## Instructions to follow
An exact reprint of the whole listing is what the answer must contain.
--------------------------------
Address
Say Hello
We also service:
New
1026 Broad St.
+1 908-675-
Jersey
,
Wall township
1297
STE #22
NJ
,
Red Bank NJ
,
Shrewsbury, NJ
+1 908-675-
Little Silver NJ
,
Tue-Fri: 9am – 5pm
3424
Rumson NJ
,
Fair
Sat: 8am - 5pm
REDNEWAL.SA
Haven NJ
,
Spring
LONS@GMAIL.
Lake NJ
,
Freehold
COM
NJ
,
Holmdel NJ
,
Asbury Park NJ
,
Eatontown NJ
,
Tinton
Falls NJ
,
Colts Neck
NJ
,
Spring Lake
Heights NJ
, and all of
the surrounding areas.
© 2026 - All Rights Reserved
--------------------------------
## Expected output
Address
Say Hello
We also service:
New
1026 Broad St.
+1 908-675-
Jersey
,
Wall township
1297
STE #22
NJ
,
Red Bank NJ
,
Shrewsbury, NJ
+1 908-675-
Little Silver NJ
,
Tue-Fri: 9am – 5pm
3424
Rumson NJ
,
Fair
Sat: 8am - 5pm
REDNEWAL.SA
Haven NJ
,
Spring
LONS@GMAIL.
Lake NJ
,
Freehold
COM
NJ
,
Holmdel NJ
,
Asbury Park NJ
,
Eatontown NJ
,
Tinton
Falls NJ
,
Colts Neck
NJ
,
Spring Lake
Heights NJ
, and all of
the surrounding areas.
© 2026 - All Rights Reserved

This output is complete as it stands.